With the introduction of a linear reward curve everyone will have a say directly proportional to their stake.
Sounds good, right?
In the comments of the post, not everyone was so sure:
hmmm..
errr...
yeah...
And from another related @steemitblog post
Feel free to read @teamsteem's reply in the recent @kevinwong post and enjoy the further background reading from @dan, and memes from @felixxx
So let it be written, so let it be done
If you successfully made it back to this post, and I don't blame the ones that didn't! What else is there to say or do, as more and more accounts join the self-vote club, or loan out their stake to Bid-bots, as predicted last year by many?
Is there any point continuing to pretend to be 'in a world where honest people who don't vote on themselves to get "free money for nothing"', when this (to some) clearly wasn't going to be the case from the start?
Each day that passes without a change from the top, my doubts increase.
So much so that I've gone to the trouble this morning to calculate roughly what my monthly returns would be like, should I go 'full asshole' with my current Steem Power of around 14,000, and get away with it.
Taking into account that I could vote 10 times a day, and the average value of my 10 votes being $2.59, the STEEM value of this would equate to $77.182.
Multiply that by 30 days, and kindly remove 20% for curation (did i mention the word 'roughly'), the final sum for the month would be $1852.368.
Personally, I could live off this easily. But if everyone was to make these calculations, I'm 97% sure that 97% would not feel the same.
The majority 'active' stake is held by few, who have seemingly resigned themselves to the fact that this is the way it is now - self-vote because the code allows, and this gives the maximum return on investment.
As @trafalgar openly writes:
I'm guessing many whales are in the very same position as myself: we don't want this to continue. Unfortunately, we also can't trust other large stakeholders to refrain from the allure of profit maximization, so we all protect our own stake by partaking in the very activity that's deteriorating our investment. It's tragedy of the commons in full swing.
The issue isn't that bots or individual actors are malicious or greedy; very few people invest in crypto for altruistic reasons. When designing an economic system, you must assume everyone will attempt to maximize profits. When individual efforts to maximizing profits contribute to the value of the whole, then it's a successful system. But when the optimal profit maximization strategy under your system undermines the value of the whole, then you have a flawed rewards structure, that is to say misaligned economic incentives.

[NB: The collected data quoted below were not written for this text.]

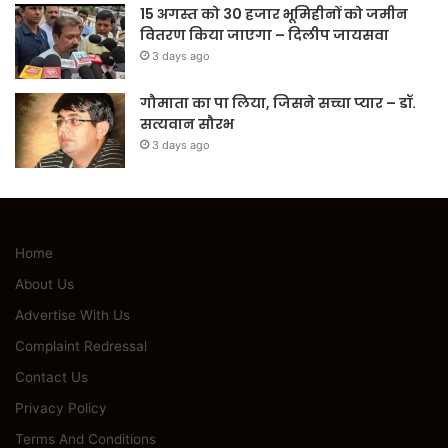
15 अगस्त को 30 हजार भूमिहीनों को जमीन
वितरण किया जाएगा – दिलीप जायसवा
3 days ago
गौमाता का पा लिया, जिसने सच्चा प्यार – डॉ.
सत्यवान सौरभ
3 days ago
Home
About Us
Advertise With Us
Complaint Redressal
Contact Us
Privacy Policy
Terms And Conditions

The entire economic system cannot be designed to depend on the selfless sacrifice of moral saints paying a high price in order to just keep in check the perfectly rational actions of individual profit maximizers, which is where we are now and why the battle is failing.
As much as I want to, I can't really argue with him.

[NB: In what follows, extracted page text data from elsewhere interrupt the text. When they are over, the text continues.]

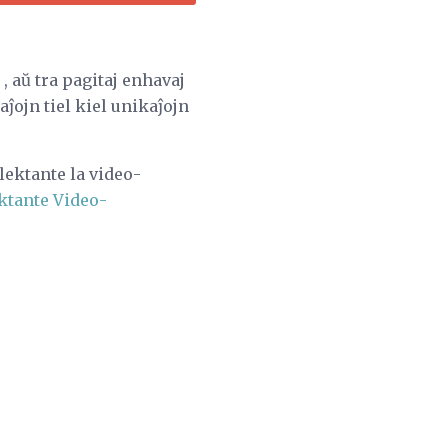
, aŭ tra pagitaj enhavaj
ĵojn tiel kiel unikaĵojn
lektante la video-
ktante Video-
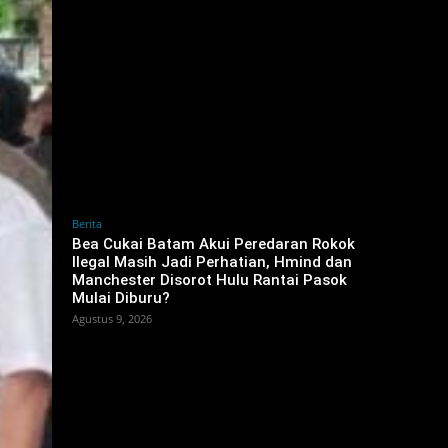
Berita
Bea Cukai Batam Akui Peredaran Rokok
Ilegal Masih Jadi Perhatian, Hmind dan
Manchester Disorot Hulu Rantai Pasok
Mulai Diburu?
Agustus 9, 2026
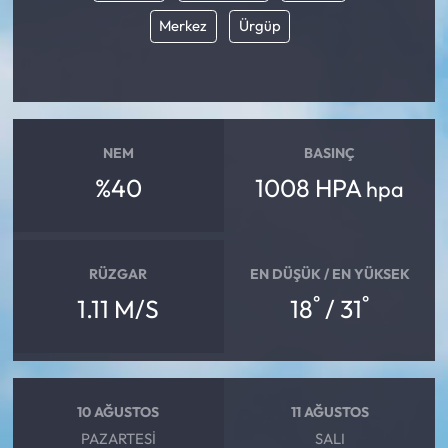
Merkez
Ürgüp
NEM
BASINÇ
%40
1008 HPA
hpa
RÜZGAR
EN DÜŞÜK / EN YÜKSEK
°
°
1.11 M/S
18
/ 31
10 AĞUSTOS
11 AĞUSTOS
PAZARTESI
SALI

Are the selfless delaying the inevitable/essential?
So while the few good souls continue their altruistic behavior, are 'we' (check self-vote % and free delegation status) just frantically shoveling water out of a steadily sinking ship?

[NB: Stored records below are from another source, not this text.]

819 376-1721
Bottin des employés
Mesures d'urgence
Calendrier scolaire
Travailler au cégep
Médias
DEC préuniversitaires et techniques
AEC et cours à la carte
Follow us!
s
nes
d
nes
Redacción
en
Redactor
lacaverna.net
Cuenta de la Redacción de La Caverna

What if we ALL went 'full asshole' for a week to perhaps finally prove the point that the current algorithms aren't working, and force the changes that seem necessary at this point?
Would Steemit inc. act on this, knowing existing smaller accounts and new blood (without investment) would lose all hope and not touch the place with a barge pool?
I shall take these thoughts to the beach, because for now, I ain't changing.